Author: Jacqueline Carey
Release Date: 3/15/2002
Pages: 912
MSRP: $7.99
Recommended Audience: Adult
The Good: Deep and heavy characters, excellent adventure through a memorable world, sex scenes that actually make sense and are part of the story, lots of detail to keep you wrapped in the world and makes you remember weeks after reading
The Bad: Heavy in politics, tests your patience until the story picks up, a few unbelievable parts
Being a successful author these days is hard because of the sea of wannabe authors, has been, and have-nots, but the few that stick out do so for a reason and Jacqueline Carey does with this erotic book of adventure and gripping characters. The story has a huge back story and is all about politics, religion, and it just goes on and on and would take me forever to explain it all. The synapse is that the main character, Phedre, is pricked with Kushiel’s Dart and she is his chosen scion and has a red mote in her eye.

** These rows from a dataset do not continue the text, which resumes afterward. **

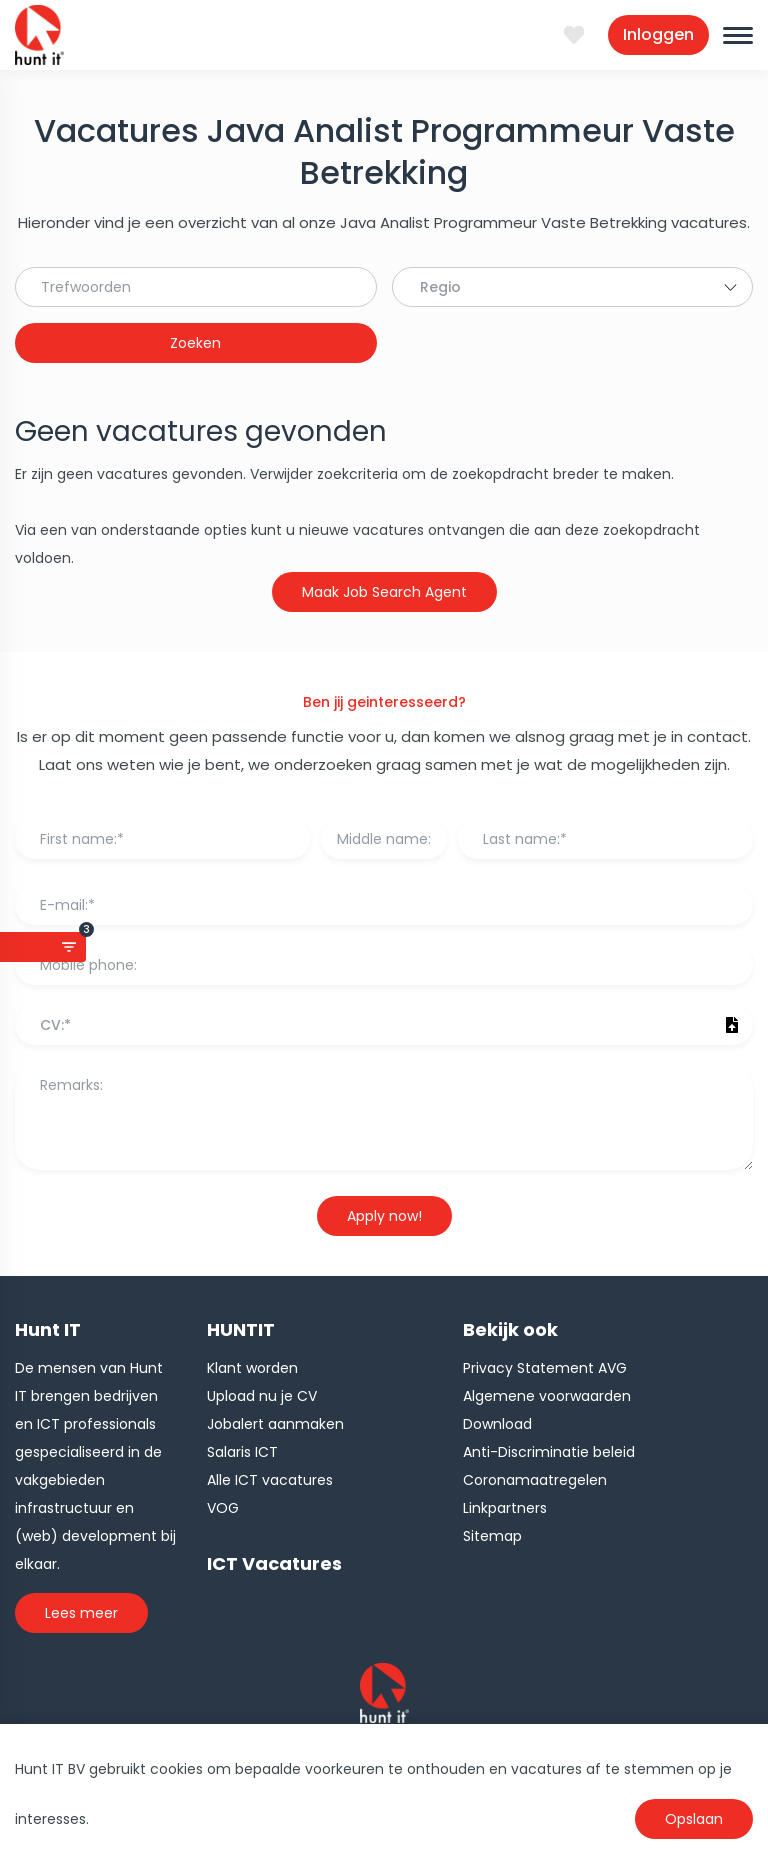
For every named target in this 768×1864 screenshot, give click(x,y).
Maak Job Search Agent (384, 592)
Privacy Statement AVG (545, 1368)
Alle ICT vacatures (270, 1480)
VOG (223, 1508)
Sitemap (492, 1536)
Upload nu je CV (262, 1396)
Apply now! (384, 1216)
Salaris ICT (242, 1452)
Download (497, 1424)
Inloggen (658, 34)
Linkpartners (505, 1508)
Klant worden (252, 1368)
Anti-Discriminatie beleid (549, 1452)
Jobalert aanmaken (275, 1424)
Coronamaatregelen (535, 1480)
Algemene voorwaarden (547, 1396)
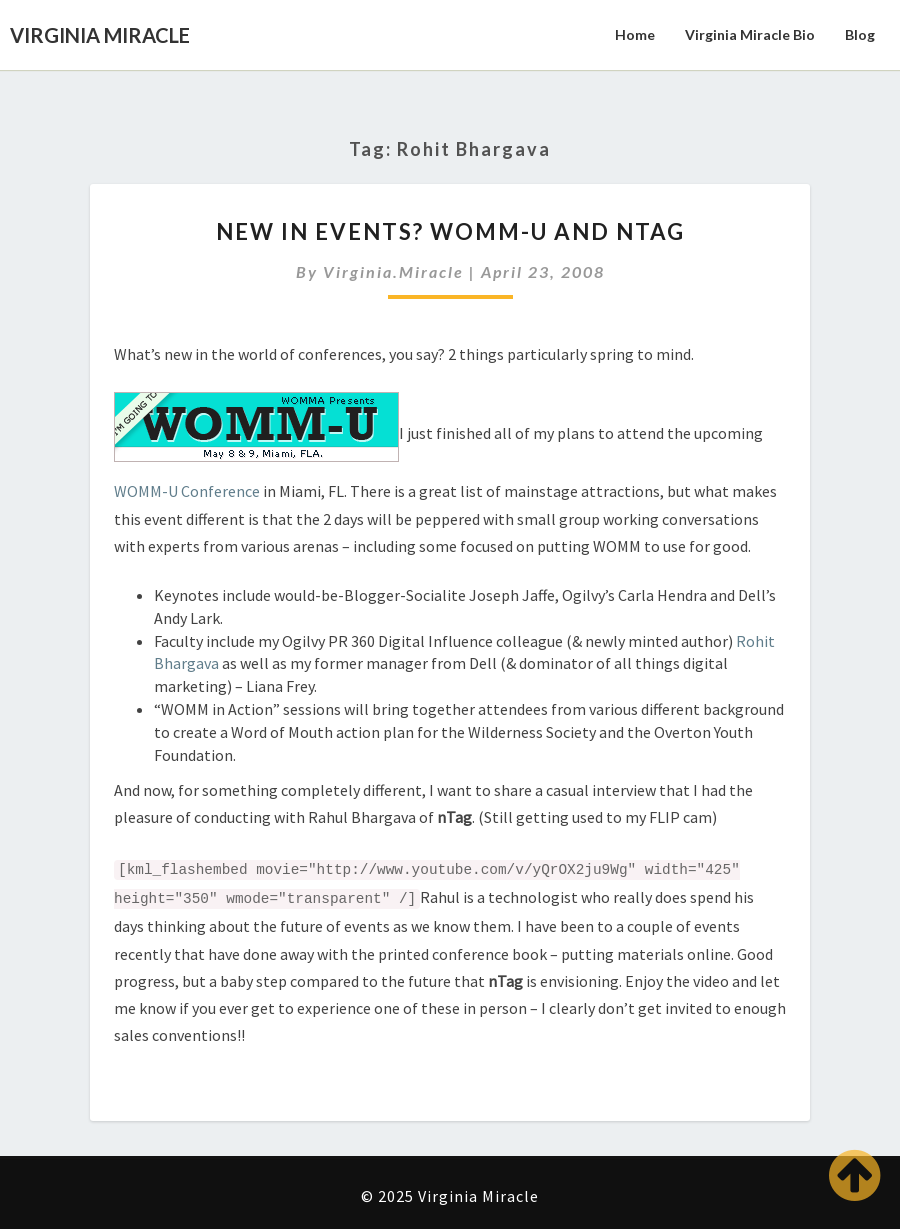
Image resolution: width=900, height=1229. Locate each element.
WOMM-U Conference (188, 491)
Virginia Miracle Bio (750, 34)
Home (635, 34)
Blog (860, 34)
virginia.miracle (393, 271)
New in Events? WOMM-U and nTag (450, 231)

Her parents sell her to one of the Thirteen Houses of Naamah and she becomes a high-end courtesan who learns this skill at age 10. Yes, this book isn’t for the light-hearted and really challenges your moral views. However, the book is very tasteful and she uses her skills in the art of love-making in the book.
She gets her marque bought by a man named Anafiel no Dalaunay and his pupil Alciun to use her love-making skills to get information out of lords and kings. There’s a lot more to this and Phedre’s character as well as all the others are very strong, but the book itself is an epic on its own and you go through 20 years of her life. The book is heavy in politics and there are a ton of weird almost unpronounceable names and she throws them at you in just a few chapters and I felt this was the weak part of the book. Too many politics at once which makes it hard to keep track of everyone, which name rules what land etc. The politics are deep and eventually, come out in the end and untangle, but 900 pages of trying to figure it out is a chore. The book has some bad pacing and doesn’t get truly exciting until past chapter 40.
This book tests your patience, but if you wait you will be rewarded with amazing and lovable characters that you really get to care for and admire. I can name a whole list of names, but you have to really read the book to know what I am talking about. Not since Lord of the Rings and The Night Angel Trilogy have I read such amazing characters. There’s a lot packed into this one book, with a sad and amazing journey that her and Joscelin (her Cassiline Brotherhood bodyguard). They go through so much horrible stuff that it really hits you hard. My only gripe about the characters is that Phedre seems to get through the most inhumane things without much of a scratch and makes her seem a little unrealistic. If you can look past this the characters are something you will remember and think about weeks after finishing the book.
The world is made up kind of like Lord of the Rings, and she explains the entire epic journey very well, but the best part of the book is the last third because that’s when the politics die down and the two go on this impossible journey to save the realm from the Skaldic barbarians slaughtering everyone. Not often is a book too big and full of too much content to explain it all because there is an unreal amount of detail in the book. Day by day events and she rarely skip these so the whole book flows and feel like an amazing tale.
If you have the patience to stomach the heavy politics and tons of detail leading up to the epic adventure then I promise you this will be one of the best books you will ever read. The book does have some graphic sex scenes, but Carey writes them in taste and makes it very erotic and steamy, but they are spared and the scenes are actually part of the whole story and not just there to get guys to read it. There are a few unbelievable parts when she starts introducing myth and fantasy because this book seems very realistic until those points. Other than that this is probably one of the best books of the new generation and shouldn’t be missed.